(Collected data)
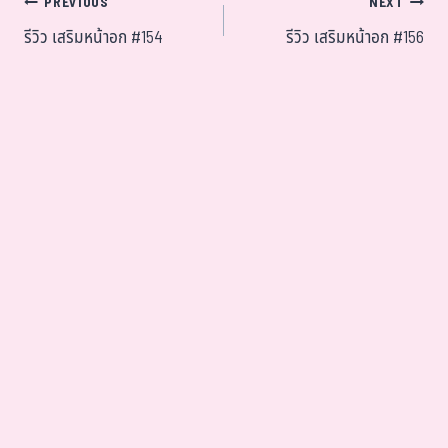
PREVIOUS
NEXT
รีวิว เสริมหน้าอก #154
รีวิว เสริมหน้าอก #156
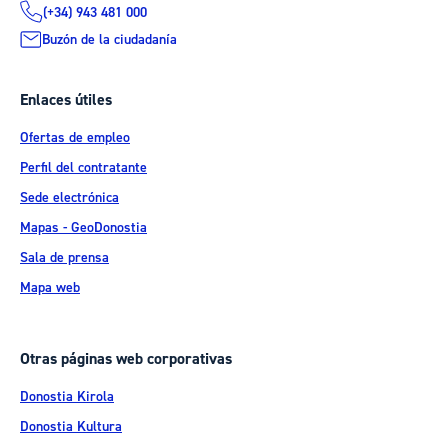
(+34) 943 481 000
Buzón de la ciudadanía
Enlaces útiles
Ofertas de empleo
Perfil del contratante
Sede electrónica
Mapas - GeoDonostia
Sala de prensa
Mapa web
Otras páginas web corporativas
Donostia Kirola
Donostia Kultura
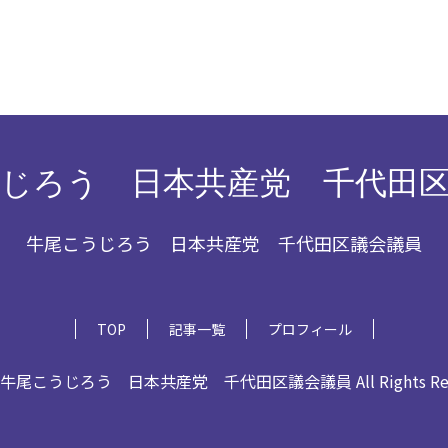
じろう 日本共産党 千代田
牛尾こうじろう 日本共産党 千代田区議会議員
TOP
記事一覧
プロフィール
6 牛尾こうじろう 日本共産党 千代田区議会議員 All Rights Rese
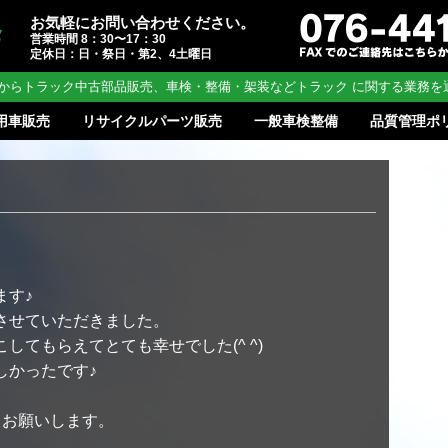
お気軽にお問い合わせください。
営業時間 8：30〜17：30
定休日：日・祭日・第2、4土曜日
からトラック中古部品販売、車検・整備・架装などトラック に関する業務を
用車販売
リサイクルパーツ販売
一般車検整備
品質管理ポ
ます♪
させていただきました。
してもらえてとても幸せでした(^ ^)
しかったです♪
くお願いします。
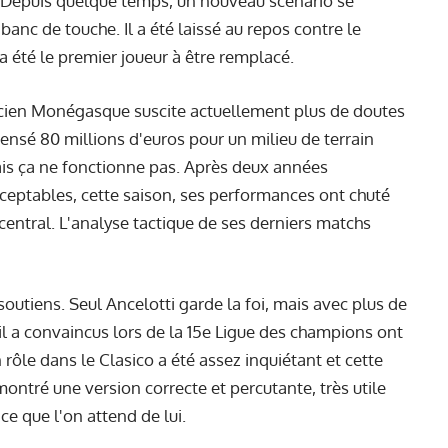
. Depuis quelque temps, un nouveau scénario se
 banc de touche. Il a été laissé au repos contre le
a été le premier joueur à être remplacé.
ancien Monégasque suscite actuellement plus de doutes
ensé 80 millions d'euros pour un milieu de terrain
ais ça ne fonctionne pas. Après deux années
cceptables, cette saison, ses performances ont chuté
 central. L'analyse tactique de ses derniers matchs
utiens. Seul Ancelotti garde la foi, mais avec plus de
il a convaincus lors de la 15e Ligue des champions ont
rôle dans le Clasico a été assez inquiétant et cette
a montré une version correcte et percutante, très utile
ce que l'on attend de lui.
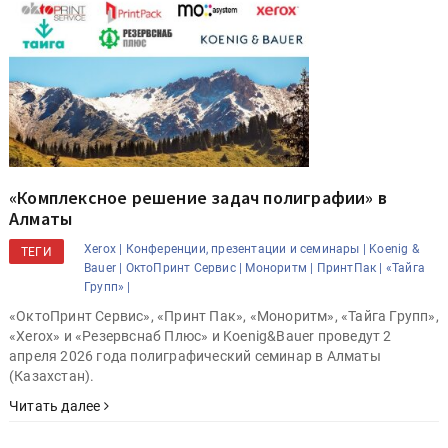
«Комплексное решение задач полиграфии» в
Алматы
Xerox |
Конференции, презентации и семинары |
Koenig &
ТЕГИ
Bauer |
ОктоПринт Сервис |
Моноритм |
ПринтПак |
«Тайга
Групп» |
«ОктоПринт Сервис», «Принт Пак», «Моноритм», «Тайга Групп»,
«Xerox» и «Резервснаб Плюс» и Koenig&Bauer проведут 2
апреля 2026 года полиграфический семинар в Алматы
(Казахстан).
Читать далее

> _TASK OBJECTIVE_
From the line holding "Donostia Kirola" to the line holding "banc de touche.", both included, retype the entries above exactly and drop the pictures.

> _ANSWER TO THE EXERCISE_
Donostia Kirola
Donostia Kultura
じろう 日本共産党 千代田
牛尾こうじろう 日本共産党 千代田区議会議員
TOP
記事一覧
プロフィール
6 牛尾こうじろう 日本共産党 千代田区議会議員 All Rights Rese
お気軽にお問い合わせください。
営業時間 8：30〜17：30
定休日：日・祭日・第2、4土曜日
からトラック中古部品販売、車検・整備・架装などトラック に関する業務を
用車販売
リサイクルパーツ販売
一般車検整備
品質管理ポ
ます♪
させていただきました。
してもらえてとても幸せでした(^ ^)
しかったです♪
くお願いします。
. Depuis quelque temps, un nouveau scénario se
 banc de touche. Il a été laissé au repos contre le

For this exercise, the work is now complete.